Within the records below, repeat each line exactly but keep every picture out of the copy.

- EXTRACTED INFORMATION:
········

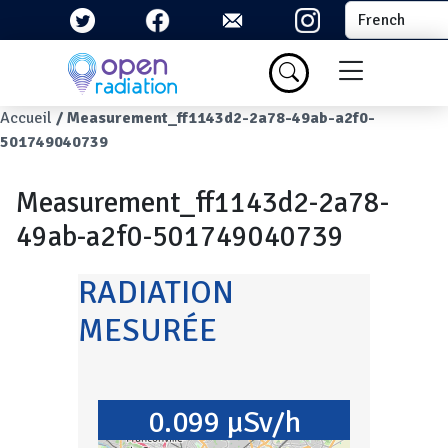
Aller au contenu principal
Select your la
Menu du com
Fil d'Ariane
Accueil
Measurement_ff1143d2-2a78-49ab-a2f0-
501749040739
Measurement_ff1143d2-2a78-
49ab-a2f0-501749040739
RADIATION
MESURÉE
0.099 µSv/h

········

- EXERCISE RESPONSE:
Aller au contenu principal
Select your la
Menu du com
Fil d'Ariane
Accueil
Measurement_ff1143d2-2a78-49ab-a2f0-
501749040739
Measurement_ff1143d2-2a78-
49ab-a2f0-501749040739
RADIATION
MESURÉE
0.099 µSv/h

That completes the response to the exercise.